First Things First (Opinion)
We confess to having been surprised to learn just how dependent upon BP PLC Britain’s retirees are. Its dividend represents $1 of every $8 in dividends paid by the FTSE exchange’s 100 largest companies. (About $4 billion is paid to American shareholders.)
But size and dependence do not change this fact: BP is responsible for the worst environmental disaster in our country’s history. Even BP admits its culpability. Why any British citizens should feel personally offended by criticism of BP by our president or our Congress or our newspapers or by rank-and-file Americans is hard to understand. And the fact that some of them may have referred to the company by its former name, British Petroleum, is no more surprising or calculated than when some of us call KFC Kentucky Fried Chicken. Rebranding of a household name can take generations; just ask the guys at Datsun.

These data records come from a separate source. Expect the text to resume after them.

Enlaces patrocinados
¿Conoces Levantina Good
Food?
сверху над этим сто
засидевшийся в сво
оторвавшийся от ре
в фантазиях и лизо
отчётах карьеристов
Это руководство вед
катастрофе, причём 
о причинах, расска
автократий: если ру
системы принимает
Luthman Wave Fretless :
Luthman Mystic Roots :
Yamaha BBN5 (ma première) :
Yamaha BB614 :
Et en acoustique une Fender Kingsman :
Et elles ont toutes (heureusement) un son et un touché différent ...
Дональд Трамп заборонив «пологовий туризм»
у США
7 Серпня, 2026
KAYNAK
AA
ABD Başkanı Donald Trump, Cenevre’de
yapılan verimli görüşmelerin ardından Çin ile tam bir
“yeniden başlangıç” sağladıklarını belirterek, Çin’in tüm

Of course, BP shortened its name more than a decade ago, when it bought Amoco – which took its name from a predecessor, American Oil Co. And The Wall Street Journal noted that, before it was British Petroleum, the company now known as BP was Anglo-Iranian Oil Co. This company would be the object of derision in the United States right now even it if were called Star-Spangled American Patriotic Oil Co. and headquartered in Little Rock.

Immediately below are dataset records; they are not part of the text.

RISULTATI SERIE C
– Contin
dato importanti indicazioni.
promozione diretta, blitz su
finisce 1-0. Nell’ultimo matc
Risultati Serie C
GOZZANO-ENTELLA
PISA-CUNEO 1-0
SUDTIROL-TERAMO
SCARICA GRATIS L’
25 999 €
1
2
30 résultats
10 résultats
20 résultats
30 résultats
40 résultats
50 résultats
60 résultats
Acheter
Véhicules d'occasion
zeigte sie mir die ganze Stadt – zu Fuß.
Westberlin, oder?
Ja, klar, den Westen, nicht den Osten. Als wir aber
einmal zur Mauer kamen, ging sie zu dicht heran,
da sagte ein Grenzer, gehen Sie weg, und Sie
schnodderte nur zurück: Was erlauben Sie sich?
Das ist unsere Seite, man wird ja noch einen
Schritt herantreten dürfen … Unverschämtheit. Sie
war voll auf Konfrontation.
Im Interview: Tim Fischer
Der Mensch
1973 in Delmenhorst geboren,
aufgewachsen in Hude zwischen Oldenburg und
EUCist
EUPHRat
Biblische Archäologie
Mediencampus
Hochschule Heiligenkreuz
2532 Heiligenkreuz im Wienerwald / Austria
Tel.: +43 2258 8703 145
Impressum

And those dividends? Of course BP has to suspend them. What else could it do? Simple math will eventually determine whether BP can afford to pay for the damage it has wrought upon the Gulf of Mexico, its residents and their livelihoods and still pay its shareholders their usual profits. In the meantime, a prudent corporation, which clearly does not describe the drilling side of BP, has to start shoveling cash into an escrow account until the full scope and cost of the disaster are better understood. The $20 billion set aside recently is a good start, but is it enough? BP first said the Deepwater Horizon was leaking 1,000 barrels a day, a number that is now believed to have been understated by a factor of 60; how can it possibly know how much the recovery will cost when it doesn’t even know how much oil has leaked, or will leak, or where the oil will wind up?
BP shareholders are no more sacred than the shareholders in any other company. If one invests in a corporation that is mismanaged, one cannot expect as much return as from a well-managed corporation. BP’s profitability may have made it appear to be well-managed, but we now know that its profits were boosted by a willingness to cut corners and take enormous risks. Profit is what is left over after a company pays its obligations, and BP has taken on an enormous new and far-reaching obligation. If BP is a bad word in America now, just imagine the blowback if it made its shareholders whole and then discovered it couldn’t afford to compensate those people whose livelihoods and lifestyles it ruined.